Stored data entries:

----------

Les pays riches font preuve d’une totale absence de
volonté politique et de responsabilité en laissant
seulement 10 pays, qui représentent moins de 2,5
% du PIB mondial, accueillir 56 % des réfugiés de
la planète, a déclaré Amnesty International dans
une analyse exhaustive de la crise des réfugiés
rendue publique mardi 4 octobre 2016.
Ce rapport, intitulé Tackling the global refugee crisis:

----------

EXERCISE OBJECTIVE. The reply should consist solely of the lines of the data, exact, from the opening line through the line with "la planète, a", inclusive.

REPLY.
Les pays riches font preuve d’une totale absence de
volonté politique et de responsabilité en laissant
seulement 10 pays, qui représentent moins de 2,5
% du PIB mondial, accueillir 56 % des réfugiés de
la planète, a déclaré Amnesty International dans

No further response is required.